葬儀後、「なんで知らせてくれなかったの」と葬儀後に弔問に追われる事を防ぐためにも、ご近所・職場関係・自治会などには、《故人の遺志により葬儀は、親族だけで執り行います。まことに勝手ながらご参列及びご焼香、ご香典、ご供花は固く辞退させていただきます。》という内容の回覧をまわしてもらったり、職場への連絡を入れることをおすす

めします。

家族葬にしましたが、周囲への報告が葬儀後になってしまいました。どんな文面で周囲へお知らせを出せばよいのでしょうか。

葬儀後、お知らせが 行き届かなかった方が 出てくる事は多々あります。故人の連絡網、頂いている年賀状、友人関係を調べ、お知らせの手紙、はがきを郵送しましょう。その際の文面の一例は

拝啓 皆様には、益々 ご清祥のことと お喜び申し上げます。

 

(父氏 名儀)  〇年 〇月〇日 〇時〇分 (病名)のため 〇〇歳で急逝いたしました。

 

尚、勝手ながら故人の意思により、去る〇月〇日 密葬儀にて滞りなく相済ませました。ご通知が遅れたことを深くお詫び申し上げます。また生前賜りました数々のご厚情を感謝いたします。

 

〇年 〇月 〇日

 

喪 主 (名 前)

 

敬 具

※それでも、お知らせ漏れがあった場合、喪中ハガキなどで お知らせするのもよいでしょう。

友人の母親が亡くなりました。面識はありません。葬儀に行こうと思い、友人に日程と場所を聞きましたが、「家族葬にする。」と言われ教えてもらえませんでした。
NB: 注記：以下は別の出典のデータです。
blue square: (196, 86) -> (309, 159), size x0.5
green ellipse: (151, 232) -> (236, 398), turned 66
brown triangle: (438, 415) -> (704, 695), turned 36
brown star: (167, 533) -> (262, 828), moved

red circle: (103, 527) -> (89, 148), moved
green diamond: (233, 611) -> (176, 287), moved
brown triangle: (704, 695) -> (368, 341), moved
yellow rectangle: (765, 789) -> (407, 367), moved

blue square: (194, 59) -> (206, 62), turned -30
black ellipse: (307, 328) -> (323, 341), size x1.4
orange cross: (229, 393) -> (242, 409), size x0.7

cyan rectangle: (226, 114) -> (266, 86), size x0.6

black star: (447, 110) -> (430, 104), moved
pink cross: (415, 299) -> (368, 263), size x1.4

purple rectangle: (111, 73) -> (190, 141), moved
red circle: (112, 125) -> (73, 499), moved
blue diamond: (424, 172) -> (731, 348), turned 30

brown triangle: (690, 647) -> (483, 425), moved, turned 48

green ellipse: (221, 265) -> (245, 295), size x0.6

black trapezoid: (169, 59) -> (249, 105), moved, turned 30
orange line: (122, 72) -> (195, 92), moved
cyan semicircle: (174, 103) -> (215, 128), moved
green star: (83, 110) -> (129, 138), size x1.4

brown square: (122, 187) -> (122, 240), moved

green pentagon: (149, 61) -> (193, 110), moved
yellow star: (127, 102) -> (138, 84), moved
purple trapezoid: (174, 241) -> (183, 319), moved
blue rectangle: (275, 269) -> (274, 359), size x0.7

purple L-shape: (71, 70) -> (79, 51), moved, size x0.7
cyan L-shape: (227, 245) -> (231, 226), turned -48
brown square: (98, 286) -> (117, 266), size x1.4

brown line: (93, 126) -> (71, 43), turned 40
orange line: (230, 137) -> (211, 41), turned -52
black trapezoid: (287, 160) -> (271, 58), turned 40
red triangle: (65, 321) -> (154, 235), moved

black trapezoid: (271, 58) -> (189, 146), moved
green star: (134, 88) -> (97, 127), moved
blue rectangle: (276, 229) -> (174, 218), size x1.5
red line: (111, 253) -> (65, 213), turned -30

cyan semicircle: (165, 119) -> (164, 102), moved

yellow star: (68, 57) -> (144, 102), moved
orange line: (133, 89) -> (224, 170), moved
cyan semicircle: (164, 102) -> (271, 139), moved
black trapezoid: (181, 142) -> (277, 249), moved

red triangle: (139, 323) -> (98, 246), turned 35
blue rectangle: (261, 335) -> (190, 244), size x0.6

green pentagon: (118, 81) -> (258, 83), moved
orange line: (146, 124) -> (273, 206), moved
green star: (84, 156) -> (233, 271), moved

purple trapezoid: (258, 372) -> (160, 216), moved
何もしなくていいのだろうか?と悩んでいます。どうしたらよいのでしょうか。

家族葬は、家族と親族、ごく親しい故人の友人といった内輪だけで、慌ただしくなく、ゆっくりと 故人とお別れし葬送を執り行いたいという家族の意図のもと執り行われます。

 

「家族葬にするから」と言われた場合、葬儀等々には参列の必要はありません。どうしても気が収まらない場合、後日、ご友人も日常生活を取り戻し、落ち着いた頃に、「お線香をあげさせて。」とお参りの意向を伝える事をおすすめします。また、基本的にお香典も遠慮されると思いますので、故人の ご仏前に備えられるお花、お線香などをご用意するのも良いと思います。

7.まとめ

説明する人周囲の理解を得られない場合がある、香典収入が少額で、葬祭費用が持ち出しになってしまう、葬儀後の弔問が多くなり葬儀後はとても慌ただしい、などと言ったデメリットも多々ありますが、選択する方が増えてきている家族葬。

 

家族とごく親しい方と内輪で静かに見送りたい、職場を退職してから年月が流れ関係者に知らせても参列者が少ないと思う、費用があまりかけられないなどと言った方には、やはり家族葬をおすすめします。

 

必ずしも安価であるとは言えません。一日葬にして一般参列の方からお香典を頂いた方が、持ち出しは、なくなるとも考えられます。

 

まずは、故人と家族の意向を明らかにし、親族ときちんと話し合った上、葬儀社に見積もりを依頼しましょう。その際には、わからない事はきちんと聞きましょう。そして、一緒に寄り添ってくれる葬儀社を選択されることを何よりも願っております。